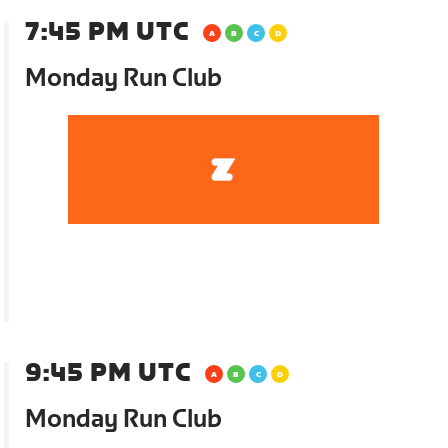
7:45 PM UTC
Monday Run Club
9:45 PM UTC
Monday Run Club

* * *

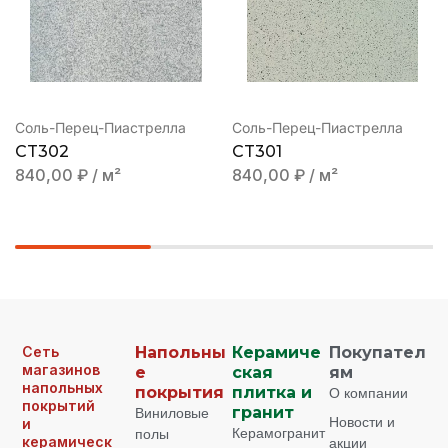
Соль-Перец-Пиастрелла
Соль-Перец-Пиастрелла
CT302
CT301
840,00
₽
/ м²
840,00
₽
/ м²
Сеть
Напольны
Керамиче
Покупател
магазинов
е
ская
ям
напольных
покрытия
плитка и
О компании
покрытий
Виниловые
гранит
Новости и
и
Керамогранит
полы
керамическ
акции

---

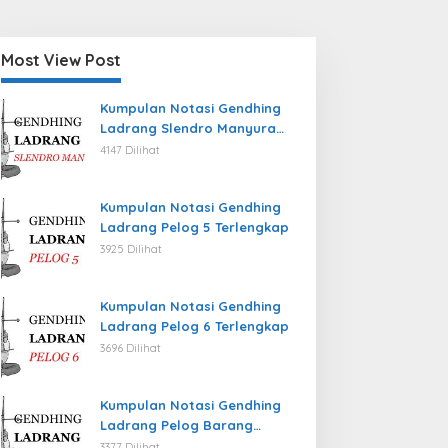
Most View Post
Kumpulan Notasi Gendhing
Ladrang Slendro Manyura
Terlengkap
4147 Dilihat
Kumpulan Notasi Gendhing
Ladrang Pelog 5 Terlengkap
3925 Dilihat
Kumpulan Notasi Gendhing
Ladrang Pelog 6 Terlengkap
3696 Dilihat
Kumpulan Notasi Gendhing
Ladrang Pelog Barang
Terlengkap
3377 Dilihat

Work to complete => Every line above holding the string "Pelog" should be listed.

Your solution =>
Ladrang Pelog 5 Terlengkap
Ladrang Pelog 6 Terlengkap
Ladrang Pelog Barang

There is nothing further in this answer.